Salesforce launched its AI layer, Einstein, in 2016 to offer predictive AI solutions throughout the Salesforce product suite. Following the arrival of OpenAI's ChatGPT in March, the company rolled out Einstein GPT, enabling users to pose queries in natural language across the platform.
Today, at the Dreamforce customer conference in San Francisco, Salesforce unveiled the next evolution in its AI endeavors: Einstein Copilot. This new feature allows users to ask questions contextually, regardless of the specific Salesforce product they are using.
Clara Shih, CEO of Salesforce AI, emphasizes the significance of her role in today's AI-driven landscape. She explains that Einstein GPT was the initial step towards integrating generative AI throughout the platform, providing generalized automated support such as creating customer service responses or drafting emails for sales personnel. However, many users found this level of assistance insufficient, prompting the development of Copilot.
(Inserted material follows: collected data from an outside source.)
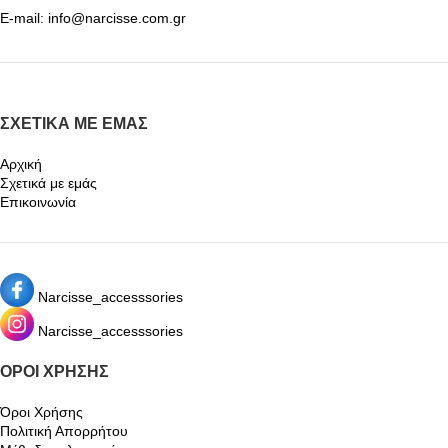
E-mail: info@narcisse.com.gr
ΣΧΕΤΙΚΆ ΜΕ ΕΜΆΣ
Αρχική
Σχετικά με εμάς
Επικοινωνία
Narcisse_accesssories
Narcisse_accesssories
ΌΡΟΙ ΧΡΉΣΗΣ
Όροι Χρήσης
Πολιτική Απορρήτου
“We are launching Einstein Copilot—a conversational AI assistant designed for companies, employees, and their customers. This tool allows users to securely access generative AI, enhancing their productivity and efficiency,” Shih stated in a recent press event.
With Einstein Copilot, users can efficiently obtain information that typically requires numerous clicks and specific knowledge. For instance, a salesperson might investigate new accounts, a less experienced customer service rep could inquire about handling returns over 30 days, and a product manager could design a tailored storefront for a product launch. Instead of searching for information or asking someone, they can simply converse with Einstein Copilot, which will retrieve the necessary details, provided it has been trained to do so.
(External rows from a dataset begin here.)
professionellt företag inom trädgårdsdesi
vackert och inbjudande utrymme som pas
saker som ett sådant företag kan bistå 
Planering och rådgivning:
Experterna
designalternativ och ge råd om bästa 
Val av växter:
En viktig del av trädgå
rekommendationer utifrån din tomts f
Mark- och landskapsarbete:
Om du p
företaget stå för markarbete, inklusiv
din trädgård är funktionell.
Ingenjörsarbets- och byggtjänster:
Brent Leary, founder and principal analyst at CRM Essentials, asserts that while generative AI is becoming ubiquitous among software vendors, Salesforce holds a unique advantage. “What might set Einstein Copilot apart is its comprehensive coverage across the customer touchpoint spectrum, including commerce. This creates potential for transformative impacts on customer interactions and improves both customer and employee experiences during critical moments,” Leary explained.
Shih acknowledges the challenges associated with large language models and is candid about their limitations. “We recognize the AI trust gap, which stems from issues such as data silos leading to hallucinations and erroneous outputs,” she mentioned during a recent press conference.
Salesforce aims to mitigate these challenges by integrating Einstein Copilot AI tools with data from its own Data Cloud (launched last year at Dreamforce as Genie) and developing its proprietary model. This strategy aims to minimize the hallucination problems commonly associated with large language models.
Additionally, the company has introduced a concept known as the “trust layer,” which serves as a foundation for security, governance, and privacy structures. This initiative seeks to instill greater confidence among customers as they begin implementing Salesforce's generative AI tools in their operations.
However, industry experts agree that completely eliminating hallucinations in large language models remains a challenge.
Currently, Einstein Copilot is in beta testing with selected customers, and while Salesforce has not disclosed a specific release date, the Einstein Trust Layer is expected to become generally available across the Einstein platform next month.